Editorial Note: The Amazon links provide below are for my own gross profiteering your convenience, but as Amazon doesn’t always offer the best price, you should check at DVDpricesearch.com before buying. That said, thanks to anyone who uses one of my Amazon links, even if (maybe especially if) you are just shopping there for different stuff and you take the time to hit one of my links first.
Not a lot this week, but what there is, is cherce.
First of all, we finally get a release I’ve had on my “Top Ten Most Wanted List” ever since DVDs started. Criterion (yay!) releases the Cornel Wilde action classic The Naked Prey. Ah, the days when a suspense movie could run a lean 96 minutes. I don’t want to blow the film, but it is basically about a white safari guide being hunted by members of a native African tribe. I haven’t seen this since I was a kid, and normally I’d be just a bit afraid it wasn’t as good as I remembered, but hey, if Criterion thinks it’s worthy of release, then I’m not the only fan.
The only downside to Criterion putting it out is that is it expensive, with a MSRP of $40, although it can be found for under $30 if you check DVDpricesearch.com. However, you may want to instead get this through Netflix or your local library. You will want to see it, though. The disc features a remastered digital presentation and an audio commentary.
Meanwhile, Kurosawa completeists will want to check out Criterion’s Eclipse Series 7 set, which offers five obscure Kurosawa films from his post-war period in one nice package.
Second, two Ray Harryhausen classics hit DVD today in two-disc special editions. These include colorized versions of the films (personally vetted by the thankfully still extant Harryhausen), but also Harryhausen commentaries, etc. Also, the films have been remastered since their first DVD releases, so ’50s sci-fi buffs may wish to go ahead and double dip on these, or at least put them on their wish lists.
Earth vs. the Flying Saucer remains one of the great alien invasion spectacles. This is everything ’50s sci-fi is about. Review of this exact DVD here.
It Came from Beneath the Sea can be a bit dull during the human scenes (although Kenneth Tobey stars, and you can’t beat that), but the giant octopus (quintipus, actually; Harryhausen wasn’t given enough money to do eight tentacles) stuff is dynamite. DVD review here.
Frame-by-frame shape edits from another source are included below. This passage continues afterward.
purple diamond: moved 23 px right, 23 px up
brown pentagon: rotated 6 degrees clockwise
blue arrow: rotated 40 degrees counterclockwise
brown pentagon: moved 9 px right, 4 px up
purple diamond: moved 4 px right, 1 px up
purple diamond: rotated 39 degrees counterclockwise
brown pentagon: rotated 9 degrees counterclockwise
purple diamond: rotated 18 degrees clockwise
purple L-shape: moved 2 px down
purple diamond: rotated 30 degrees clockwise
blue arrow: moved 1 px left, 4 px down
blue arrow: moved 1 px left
By the way, this is the third such Harryhausen set, following this one:
Schlock fans meanwhile will want to check out Monster, the latest flick from the guys at Asylum, who specialize in the venerable b-movie tradition of putting out cheapie rip-offs of whatever the current big sci-fi movie is. There is their version of Cloverfield, which *just coincidentally* is hitting theater screens this weekend. Watch for Scott Foy to be posting a review of this any minute now, I’m sure. UPDATE: DO NOT WATCH, MUCH LESS BUY, THIS FILM! IT SUCKS, AND NOT IN THE GOOD WAY!